“Fairy tales are more than true: not because they tell us that dragons exist, but because they tell us that dragons can be beaten.”
― Neil Gaiman
Lately I’ve been in the very first flush of planning for a couple of new products and I’ve had to think carefully about who I was trying to reach and what I was trying to say.
This is a new thing for me. Generally I just do what I like and hope that someone, anyone, finds it as interesting as I do. (I’m only half joking here).
Seriously, I believe that vulnerability is so rare that anything we create with the intention of communicating our experience of being human, conveyed in an authentic way, will find an audience with at least one other human….and probably more.
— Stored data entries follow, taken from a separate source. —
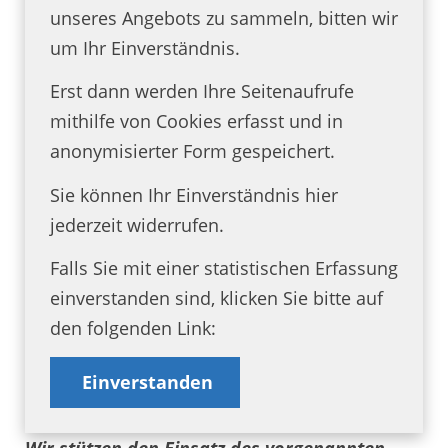
unseres Angebots zu sammeln, bitten wir
um Ihr Einverständnis.
Erst dann werden Ihre Seitenaufrufe
mithilfe von Cookies erfasst und in
anonymisierter Form gespeichert.
Sie können Ihr Einverständnis hier
jederzeit widerrufen.
Falls Sie mit einer statistischen Erfassung
einverstanden sind, klicken Sie bitte auf
den folgenden Link:
Einverstanden
Wir stützen den Einsatz des vorgenannten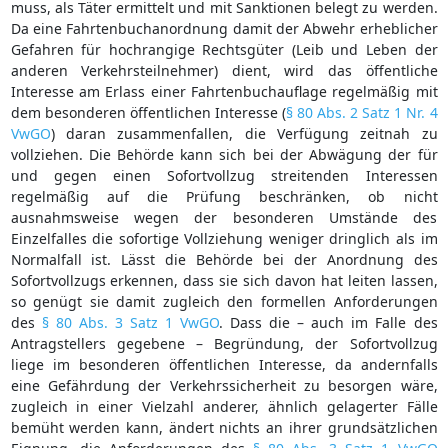
muss, als Täter ermittelt und mit Sanktionen belegt zu werden.
Da eine Fahrtenbuchanordnung damit der Abwehr erheblicher
Gefahren für hochrangige Rechtsgüter (Leib und Leben der
anderen Verkehrsteilnehmer) dient, wird das öffentliche
Interesse am Erlass einer Fahrtenbuchauflage regelmäßig mit
dem besonderen öffentlichen Interesse (
§ 80 Abs. 2 Satz 1 Nr. 4
VwGO
) daran zusammenfallen, die Verfügung zeitnah zu
vollziehen. Die Behörde kann sich bei der Abwägung der für
und gegen einen Sofortvollzug streitenden Interessen
regelmäßig auf die Prüfung beschränken, ob nicht
ausnahmsweise wegen der besonderen Umstände des
Einzelfalles die sofortige Vollziehung weniger dringlich als im
Normalfall ist. Lässt die Behörde bei der Anordnung des
Sofortvollzugs erkennen, dass sie sich davon hat leiten lassen,
so genügt sie damit zugleich den formellen Anforderungen
des
§ 80 Abs. 3 Satz 1 VwGO
. Dass die – auch im Falle des
Antragstellers gegebene – Begründung, der Sofortvollzug
liege im besonderen öffentlichen Interesse, da andernfalls
eine Gefährdung der Verkehrssicherheit zu besorgen wäre,
zugleich in einer Vielzahl anderer, ähnlich gelagerter Fälle
bemüht werden kann, ändert nichts an ihrer grundsätzlichen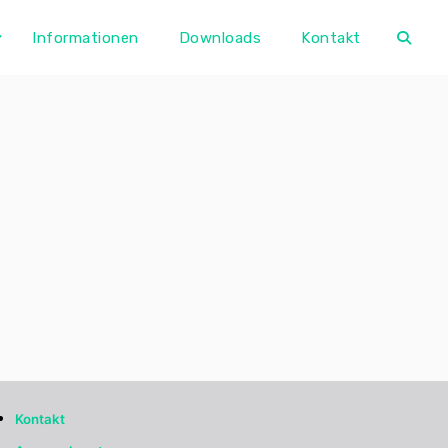
Informationen
Downloads
Kontakt
Kontakt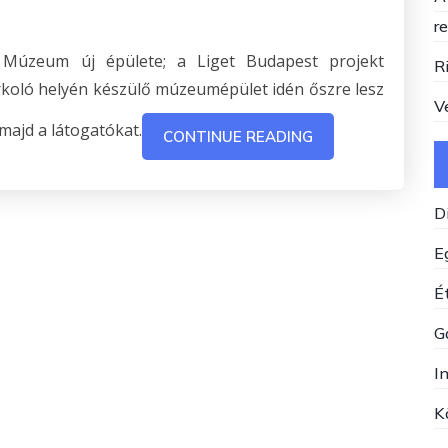
r
 Múzeum új épülete; a Liget Budapest projekt
R
rkoló helyén készülő múzeumépület idén őszre lesz
V
majd a látogatókat.
CONTINUE READING
D
E
Ét
G
I
K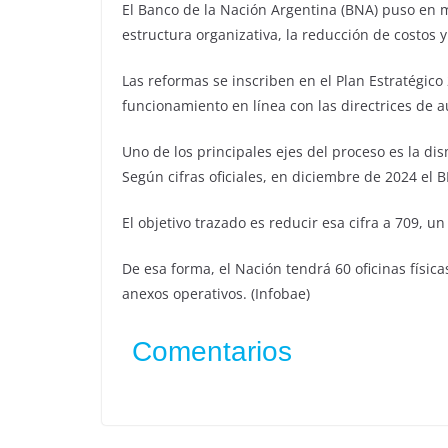
El Banco de la Nación Argentina (BNA) puso en 
estructura organizativa, la reducción de costos y
Las reformas se inscriben en el Plan Estratégic
funcionamiento en línea con las directrices de 
Uno de los principales ejes del proceso es la di
Según cifras oficiales, en diciembre de 2024 el 
El objetivo trazado es reducir esa cifra a 709, un
De esa forma, el Nación tendrá 60 oficinas físic
anexos operativos. (Infobae)
Comentarios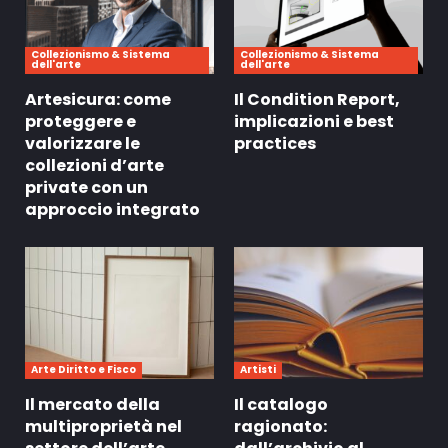
Collezionismo & Sistema
Collezionismo & Sistema
dell'arte
dell'arte
Artesicura: come
Il Condition Report,
proteggere e
implicazioni e best
valorizzare le
practices
collezioni d’arte
private con un
approccio integrato
Arte Diritto e Fisco
Artisti
Il mercato della
Il catalogo
multiproprietà nel
ragionato: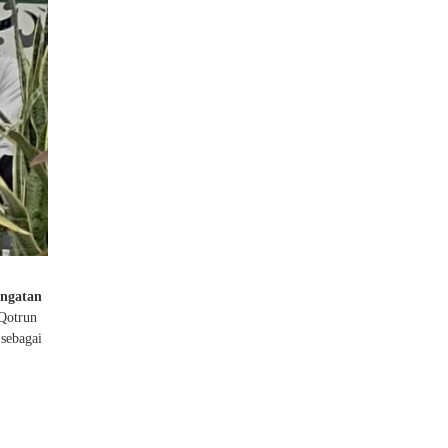
ingatan
 Qotrun
 sebagai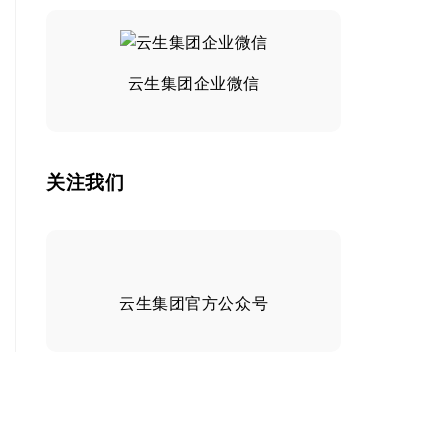
云生集团企业微信
关注我们
云生集团官方公众号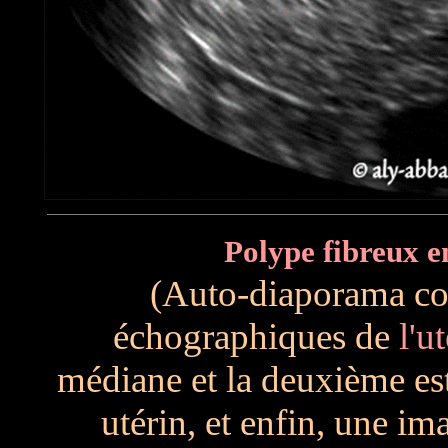
Polype fibreux e
(Auto-diaporama c
échographiques de
l'u
médiane et la deuxième est
utérin, et enfin, une i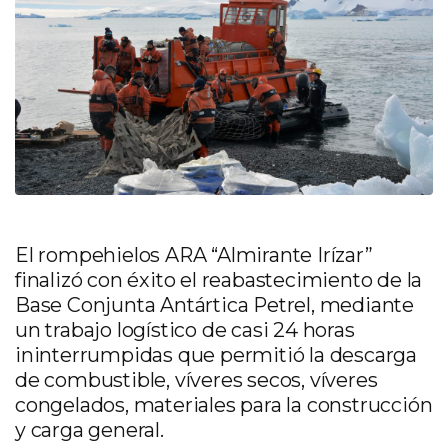
El rompehielos ARA “Almirante Irízar”
finalizó con éxito el reabastecimiento de la
Base Conjunta Antártica Petrel, mediante
un trabajo logístico de casi 24 horas
ininterrumpidas que permitió la descarga
de combustible, víveres secos, víveres
congelados, materiales para la construcción
y carga general.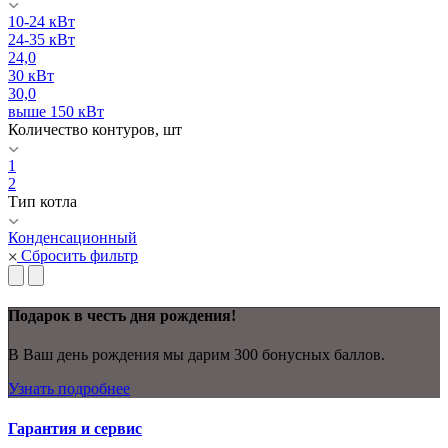
10-24 кВт
24-35 кВт
24,0
30 кВт
30,0
выше 150 кВт
Количество контуров, шт
1
2
Тип котла
Конденсационный
Сбросить фильтр
Подарок в честь дня рождения!
В Ваш день рождения мы дарим 300 бонусных баллов.
Узнать подробнее
Гарантия и сервис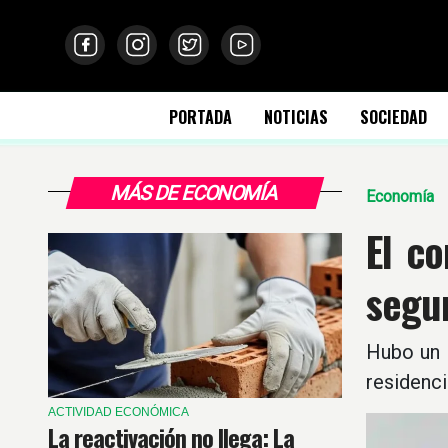
PORTADA
NOTICIAS
SOCIEDAD
MÁS DE ECONOMÍA
Economía
El c
segu
Hubo un i
residenci
ACTIVIDAD ECONÓMICA
La reactivación no llega: La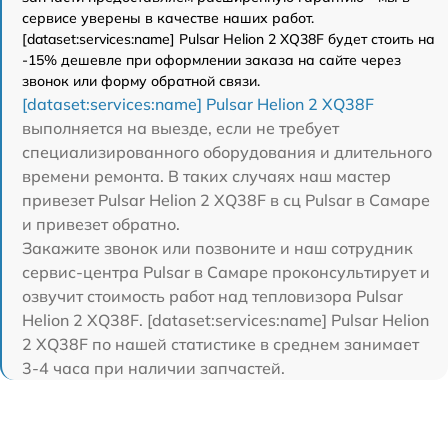
сервисе уверены в качестве наших работ.
[dataset:services:name] Pulsar Helion 2 XQ38F будет стоить на
-15% дешевле при оформлении заказа на сайте через
звонок или форму обратной связи.
[dataset:services:name] Pulsar Helion 2 XQ38F
выполняется на выезде, если не требует
специализированного оборудования и длительного
времени ремонта. В таких случаях наш мастер
привезет Pulsar Helion 2 XQ38F в сц Pulsar в Самаре
и привезет обратно.
Закажите звонок или позвоните и наш сотрудник
сервис-центра Pulsar в Самаре проконсультирует и
озвучит стоимость работ над тепловизора Pulsar
Helion 2 XQ38F. [dataset:services:name] Pulsar Helion
2 XQ38F по нашей статистике в среднем занимает
3-4 часа при наличии запчастей.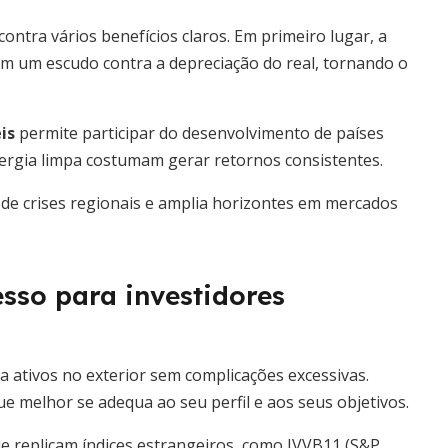
contra vários benefícios claros. Em primeiro lugar, a
m um escudo contra a depreciação do real, tornando o
is
permite participar do desenvolvimento de países
ergia limpa costumam gerar retornos consistentes.
os de crises regionais e amplia horizontes em mercados
esso para investidores
 a ativos no exterior sem complicações excessivas.
e melhor se adequa ao seu perfil e aos seus objetivos.
 replicam índices estrangeiros, como IVVB11 (S&P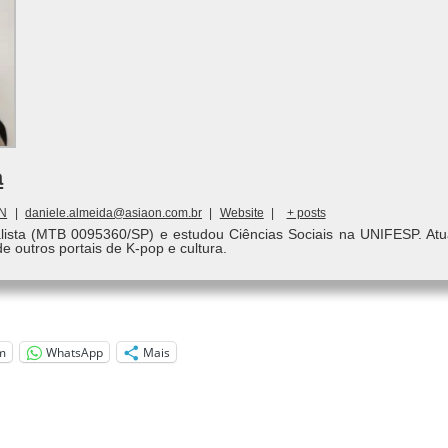
a
ON
|
daniele.almeida@asiaon.com.br
|
Website
|
+ posts
alista (MTB 0095360/SP) e estudou Ciências Sociais na UNIFESP. Atu
de outros portais de K-pop e cultura.
m
WhatsApp
Mais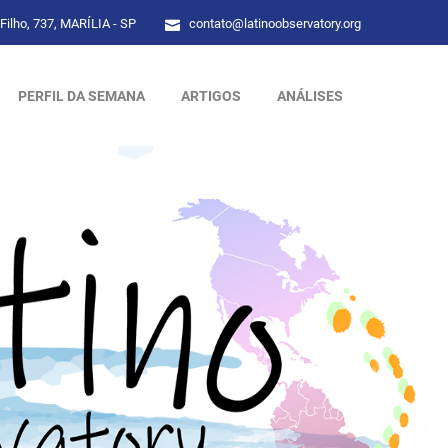
Filho, 737, MARÍLIA - SP
contato@latinoobservatory.org
PERFIL DA SEMANA
ARTIGOS
ANÁLISES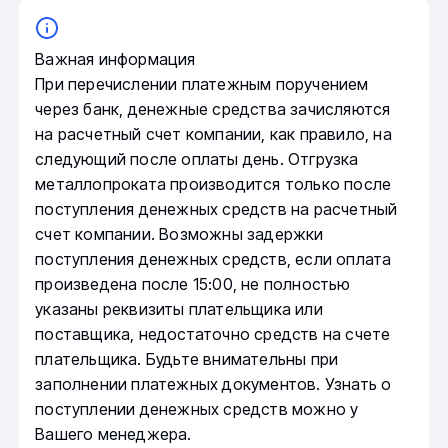
Важная информация
При перечислении платежным поручением
через банк, денежные средства зачисляются
на расчетный счет компании, как правило, на
следующий после оплаты день. Отгрузка
металлопроката производится только после
поступления денежных средств на расчетный
счет компании. Возможны задержки
поступления денежных средств, если оплата
произведена после 15:00, не полностью
указаны реквизиты плательщика или
поставщика, недостаточно средств на счете
плательщика. Будьте внимательны при
заполнении платежных документов. Узнать о
поступлении денежных средств можно у
Вашего менеджера.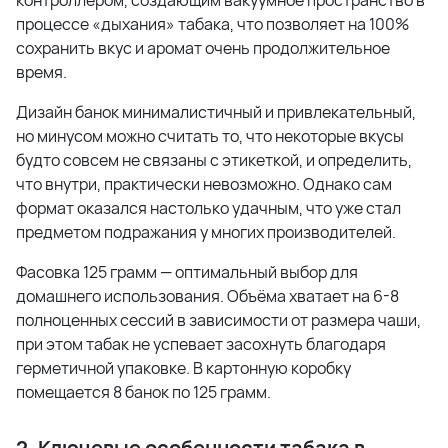
контроллером, создающим вакуумное пространство в
процессе «дыхания» табака, что позволяет на 100%
сохранить вкус и аромат очень продолжительное
время.
Дизайн банок минималистичный и привлекательный,
но минусом можно считать то, что некоторые вкусы
будто совсем не связаны с этикеткой, и определить,
что внутри, практически невозможно. Однако сам
формат оказался настолько удачным, что уже стал
предметом подражания у многих производителей.
Фасовка 125 грамм — оптимальный выбор для
домашнего использования. Объёма хватает на 6-8
полноценных сессий в зависимости от размера чаши,
при этом табак не успевает засохнуть благодаря
герметичной упаковке. В картонную коробку
помещается 8 банок по 125 грамм.
2. Ключевые особенности табака в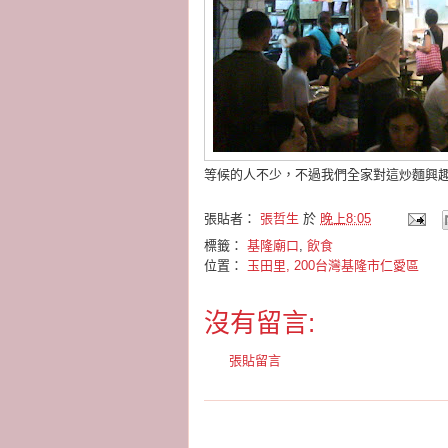
等候的人不少，不過我們全家對這炒麵興
張貼者：
張哲生
於
晚上8:05
標籤：
基隆廟口
,
飲食
位置：
玉田里, 200台灣基隆市仁愛區
沒有留言:
張貼留言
But anyway, the best I could come up with was that I was trying to reach people who like stories…but that seemed too vague. After all, who doesn’t like stories?
What kind of stories? Unless they have eclectic tastes, the readers of gritty crime thrillers are not necessarily going to immediately warm to my more romantic and floaty images.
No, I seemed far more likely to find my audience amongst lovers of fairy tales.
And what connects the lovers of fairy tales? To paraphrase Neil Gaiman, the lovers of fairy tales are connected by their belief that dragons can be slain. The lovers of fairy tales, and fantasy literature in general, are believers in possibility, in transformation, in redemption. Or at the very least, they want to believe.
When we begin a fairy tale we are thrust, often forcefully, into the story of a character we don’t yet know. There is a tension, a darkness looming and we know that soon they will be asked to step up and fulfil their potential. The question at this point is merely “are they up to the challenge?”
And then everything goes to hell. They fail. Often repeatedly. Life generally sucks and nothing is what they thought it would be. They are unable to make a difference. They are only one small person struggling against the forces of darkness. And, in the most authentic fairy tales, someone invariably gets eaten.
Sound familiar? Ok, so it’s a little dramatic but isn’t that kind of how you feel sometimes? Minus the eating.
Could it be that we love these stories so much because they are far more like our everyday lives than they might seem at first glance?
There is, of course, a reason why I have stopped before the end. This is where the majority of us are in the story right now. It’s easy to get stuck in the failing, and failing, and failing. And in our own lives, sometimes we can start to wonder if this is all there is.
But fairy tales teach us to hold on for the final act.
They teach us to believe that if we are willing to become the hero of our own story we can get our resolution, our happy ending of sorts. It might be bittersweet, and it often is, but we will rediscover our belief in possibility.
The problem is that when we’re in the middle of fighting the dragon, we’re a little too distracted to keep our eye on that happy ending.
Whether your dragon is a toxic relationship, or a stressful job, or any other way in which life is not what you imagined it might be, you need find a way to believe that you can kick that dragon’s ass and move on…Even if it’s just to the even bigger dragon on the next page.
I create my work to connect with those people who want to believe in magic and possibility and because I need to believe it myself. I create my work to connect with the dreamers and the dragonslayers, the poets and the princes, the warriors and the witches. Because we’re all fighting a hard fight to the finale and we need to know we are not alone.